Chaque millésime réserve son lot de confirmations, de bonnes et mauvaises surprises, et de déceptions. Ces dernières années, les vignobles du Rhône peuvent en témoigner en étant confrontés à des aléas climatiques, parfois à grande échelle, mais aussi localisés. Cette récolte 2020 qui vient de se terminer non sans un ouf de soulagement, confirme une règle essentielle : rien n’est joué tant que la récolte n’est pas intégralement rentrée dans les cuves.

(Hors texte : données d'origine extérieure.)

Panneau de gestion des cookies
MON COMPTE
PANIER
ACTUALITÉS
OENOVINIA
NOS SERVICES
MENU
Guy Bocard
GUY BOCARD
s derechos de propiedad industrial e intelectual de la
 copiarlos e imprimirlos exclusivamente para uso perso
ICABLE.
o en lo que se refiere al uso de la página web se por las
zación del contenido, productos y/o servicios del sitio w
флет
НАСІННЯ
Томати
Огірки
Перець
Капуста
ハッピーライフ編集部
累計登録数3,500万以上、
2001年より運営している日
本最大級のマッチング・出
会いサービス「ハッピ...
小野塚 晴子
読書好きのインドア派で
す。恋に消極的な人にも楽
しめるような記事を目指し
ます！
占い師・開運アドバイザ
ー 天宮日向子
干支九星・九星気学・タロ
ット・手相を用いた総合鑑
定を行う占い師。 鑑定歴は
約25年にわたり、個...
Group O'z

La campagne 2020 partait pourtant sur les chapeaux de roue. Jamais depuis 2003 les vignerons n’avaient vendangé aussi tôt. Pour preuve, dans le Beaujolais, dans les zones précoces et moyennes, certains d’entre eux avaient déjà rangé au placard sécateurs, serpettes, bennes et autres matériels de vendanges avant même que ne débute septembre. Un symbole, un de plus. Sur ce point-là, la récolte 2020 confirme une réalité. On vendange de plus en plus tôt et les prévisions climatiques à l’horizon 2050 n’incitent pas à penser le contraire.

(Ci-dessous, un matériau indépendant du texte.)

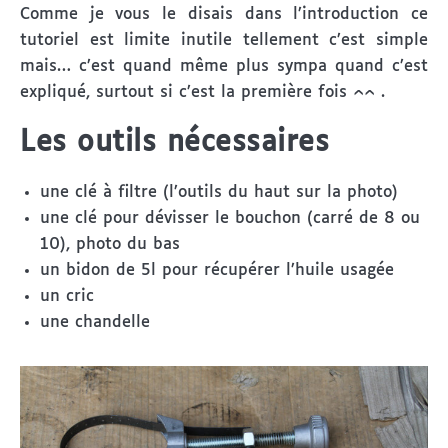
Comme je vous le disais dans l’introduction ce
tutoriel est limite inutile tellement c’est simple
mais… c’est quand même plus sympa quand c’est
expliqué, surtout si c’est la première fois ^^ .
Les outils nécessaires
une clé à filtre (l’outils du haut sur la photo)
une clé pour dévisser le bouchon (carré de 8 ou
10), photo du bas
un bidon de 5l pour récupérer l’huile usagée
un cric
une chandelle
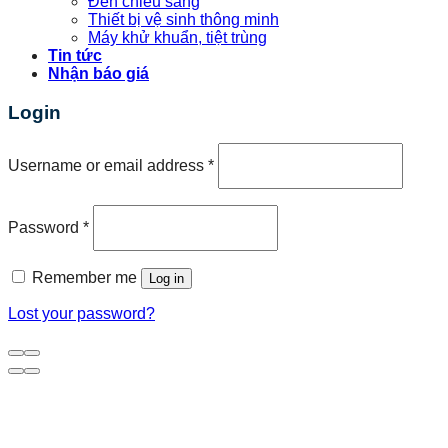
Đèn chiếu sáng
Thiết bị vệ sinh thông minh
Máy khử khuẩn, tiệt trùng
Tin tức
Nhận báo giá
Login
Username or email address
*
Password
*
Remember me
Log in
Lost your password?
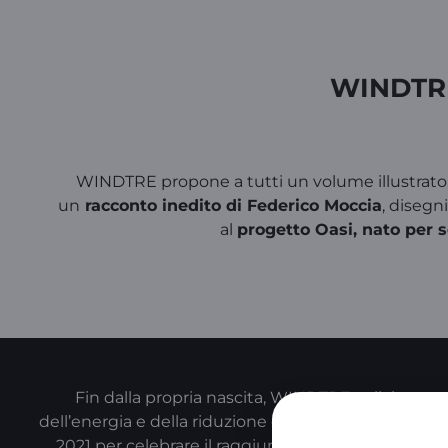
WINDTRE
WINDTRE propone a tutti un volume illustrato, r
un
racconto inedito di Federico Moccia
, disegn
al
progetto Oasi, nato per se
Fin dalla propria nascita, WINDTRE collabora c
dell’energia e della riduzione delle emissioni di CO2
2021 per celebrare il raggiungimento degli obietti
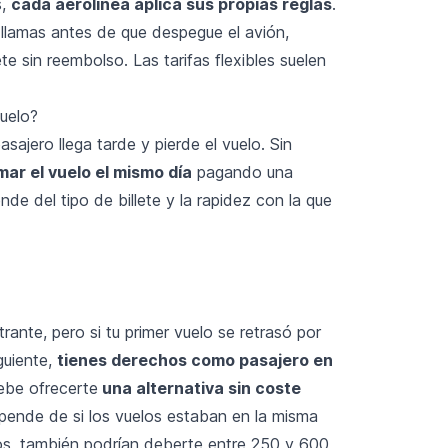
s,
cada aerolínea aplica sus propias reglas
.
 llamas antes de que despegue el avión,
te sin reembolso. Las tarifas flexibles suelen
vuelo?
pasajero llega tarde y pierde el vuelo. Sin
ar el vuelo el mismo día
pagando una
nde del tipo de billete y la rapidez con la que
ante, pero si tu primer vuelo se retrasó por
guiente,
tienes derechos como pasajero en
debe ofrecerte
una alternativa sin coste
pende de si los vuelos estaban en la misma
sos, también podrían deberte entre 250 y 600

Au-delà de cette précocité, principal marqueur du millésime 2020 donc, c’est bien la sécheresse qui, sur le tard, a joué un rôle majeur, et sans doute le plus mauvais dans l’histoire. Les faits sont là. Malgré un beau potentiel de récolte, les vignes les plus exposées au soleil ont souffert d’un criant manque d’eau en juillet et août. Ce phénomène, aggravé par deux épisodes de très fortes chaleurs, frôlant les 40 °C, n’est pas passé inaperçu dans les vignes, entre des feuilles jaunies voire même desséchées et des baies flétries, comme aspirées de l’intérieur.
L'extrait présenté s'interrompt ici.